Oltremare – Sposa, punto

fubiniRama Burshtein, che ha già sbancato a livello nazionale e internazionale con “Lemale et haHalal” (Fill the void) nel 2012, difficilmente può dire di aver qualcosa da dimostrare. Quando si arriva fino al Festival del Cinema di Venezia con un’opera prima, si parte in discesa e con la spinta. E infatti, non si è messa fretta. Il suo “La’avor et haKir” (Through the wall / Appuntamento con la sposa) è arrivato dopo quattro anni comodi comodi, e non è che non lo si aspettasse.
Lo sprazzo di genio principale di “La’avor et haKir” è tutto negli ultimi 50 secondi del film, e siccome la cosa si ascrive pienamente alla categoria spoiler, mi astengo dal descriverlo. Ma per fortuna ce ne sono altri. Uno è la regia che indugia come una carezza sul viso dei protagonisti. Li protegge, li incoraggia, li osserva come una madre preoccupata che facciano bene, che se la cavino. Un altro è nei rumori così palpabili, sia lo strusciare di un vestito da sposa che dondola come nel finale di “Lemale et haHalal”, o come qui, per esempio nelle rotelle di una valigia sul selciato in un villaggio ucraino, in uno dei momenti più sorprendenti della trama.

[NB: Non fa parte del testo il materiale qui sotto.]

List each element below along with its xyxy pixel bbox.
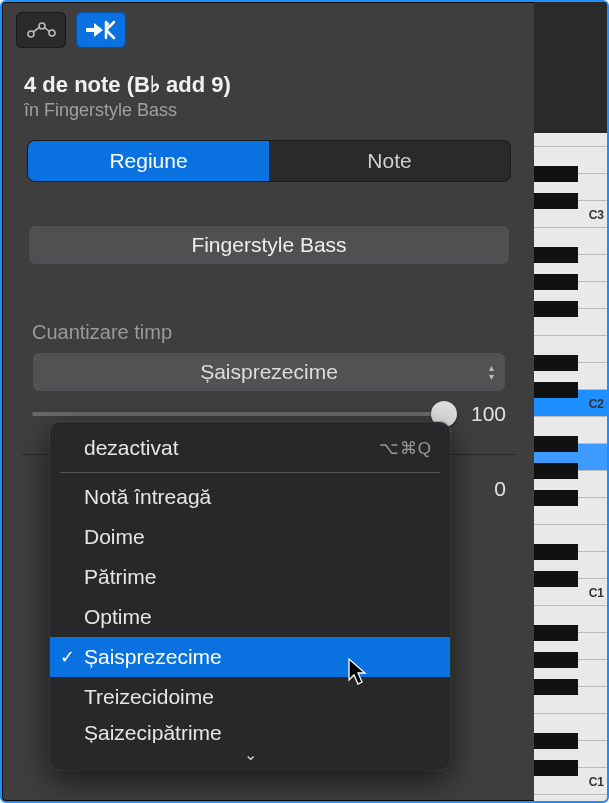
menu-separator bbox=[60, 472, 440, 473]
main-column: 4 de note (B♭ add 9) în Fingerstyle Bass… bbox=[2, 2, 536, 801]
piano-octave-label: C1 bbox=[589, 586, 604, 600]
piano-black-key[interactable] bbox=[534, 760, 578, 776]
quantize-strength-slider[interactable] bbox=[32, 412, 444, 416]
quantize-menu-quarter[interactable]: Pătrime bbox=[50, 557, 450, 597]
piano-black-key[interactable] bbox=[534, 679, 578, 695]
menu-scroll-down-icon[interactable]: ⌄ bbox=[50, 743, 450, 770]
quantize-strength-row: 100 bbox=[2, 392, 536, 426]
piano-black-key[interactable] bbox=[534, 247, 578, 263]
menu-item-label: Optime bbox=[84, 605, 152, 629]
tab-segmented-control: Regiune Note bbox=[2, 129, 536, 181]
piano-white-key[interactable] bbox=[534, 795, 607, 803]
menu-item-label: Șaisprezecime bbox=[84, 645, 222, 669]
tab-region[interactable]: Regiune bbox=[28, 141, 269, 181]
menu-item-label: Pătrime bbox=[84, 565, 156, 589]
piano-black-key[interactable] bbox=[534, 382, 578, 398]
piano-octave-label: C1 bbox=[589, 775, 604, 789]
piano-top-mask bbox=[534, 2, 607, 147]
automation-toggle-button[interactable] bbox=[16, 12, 66, 48]
automation-icon bbox=[26, 21, 56, 39]
piano-octave-label: C3 bbox=[589, 208, 604, 222]
menu-item-label: dezactivat bbox=[84, 436, 179, 460]
piano-black-key[interactable] bbox=[534, 436, 578, 452]
midi-in-icon bbox=[84, 20, 118, 40]
region-name-field[interactable]: Fingerstyle Bass bbox=[28, 225, 510, 265]
region-subtitle: în Fingerstyle Bass bbox=[24, 100, 514, 121]
quantize-label: Cuantizare timp bbox=[2, 265, 536, 352]
piano-ruler[interactable]: C3C2C1C1 bbox=[534, 2, 607, 801]
quantize-menu-sixtyfourth[interactable]: Șaizecipătrime bbox=[50, 717, 450, 743]
svg-point-3 bbox=[105, 22, 109, 26]
region-title: 4 de note (B♭ add 9) bbox=[24, 72, 514, 98]
title-block: 4 de note (B♭ add 9) în Fingerstyle Bass bbox=[2, 48, 536, 129]
quantize-menu-whole[interactable]: Notă întreagă bbox=[50, 477, 450, 517]
inspector-panel: 4 de note (B♭ add 9) în Fingerstyle Bass… bbox=[0, 0, 609, 803]
quantize-menu-eighth[interactable]: Optime bbox=[50, 597, 450, 637]
quantize-current-value: Șaisprezecime bbox=[200, 360, 338, 383]
quantize-strength-value[interactable]: 100 bbox=[456, 402, 506, 426]
quantize-menu-off[interactable]: dezactivat ⌥⌘Q bbox=[50, 428, 450, 468]
quantize-menu-thirtysecond[interactable]: Treizecidoime bbox=[50, 677, 450, 717]
piano-black-key[interactable] bbox=[534, 652, 578, 668]
piano-black-key[interactable] bbox=[534, 733, 578, 749]
piano-black-key[interactable] bbox=[534, 166, 578, 182]
piano-white-key[interactable] bbox=[534, 133, 607, 147]
piano-black-key[interactable] bbox=[534, 193, 578, 209]
transpose-value[interactable]: 0 bbox=[494, 477, 506, 501]
piano-black-key[interactable] bbox=[534, 571, 578, 587]
quantize-dropdown[interactable]: Șaisprezecime ▴▾ bbox=[32, 352, 506, 392]
piano-black-key[interactable] bbox=[534, 301, 578, 317]
piano-black-key[interactable] bbox=[534, 274, 578, 290]
tab-note[interactable]: Note bbox=[269, 141, 510, 181]
checkmark-icon: ✓ bbox=[60, 646, 75, 668]
piano-black-key[interactable] bbox=[534, 355, 578, 371]
piano-black-key[interactable] bbox=[534, 463, 578, 479]
chevron-updown-icon: ▴▾ bbox=[489, 364, 494, 381]
piano-black-key[interactable] bbox=[534, 625, 578, 641]
quantize-menu-popup: dezactivat ⌥⌘Q Notă întreagă Doime Pătri… bbox=[50, 422, 450, 770]
piano-black-key[interactable] bbox=[534, 544, 578, 560]
menu-item-label: Notă întreagă bbox=[84, 485, 211, 509]
menu-item-label: Șaizecipătrime bbox=[84, 721, 222, 743]
quantize-menu-half[interactable]: Doime bbox=[50, 517, 450, 557]
piano-black-key[interactable] bbox=[534, 490, 578, 506]
menu-item-label: Doime bbox=[84, 525, 145, 549]
menu-shortcut: ⌥⌘Q bbox=[379, 438, 432, 459]
piano-octave-label: C2 bbox=[589, 397, 604, 411]
top-toolbar bbox=[2, 2, 536, 48]
midi-in-toggle-button[interactable] bbox=[76, 12, 126, 48]
menu-item-label: Treizecidoime bbox=[84, 685, 214, 709]
quantize-menu-sixteenth[interactable]: ✓ Șaisprezecime bbox=[50, 637, 450, 677]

Michal (Noa Kooler) si prende addosso tutto il peso e la leggerezza di questo film, e gli altri attori e personaggi potrebbero in fondo quasi non esistere. Cambia abbigliamento e acconciature, espressioni e gesti: ma la fede o forse solo fiducia che la cosa giusta accadrà, non smette per un solo secondo di illuminare il suo sguardo. Quello che deve succedere è semplice: uno sposo deve materializzarsi dal nulla, dopo che il promesso ha levato le tende e lei si è trovata a fare la scelta della portata principale del ricevimento di nozze da sola, sala e musica prenotate, e pochissimi giorni davanti. Michal tiene alto il mento e non cede, lo sposo deve arrivare. E chiunque riveli il finale merita la gogna, anche in Italia, dove sarà proiettato al Kolnoa Festival del Pitigliani a Roma.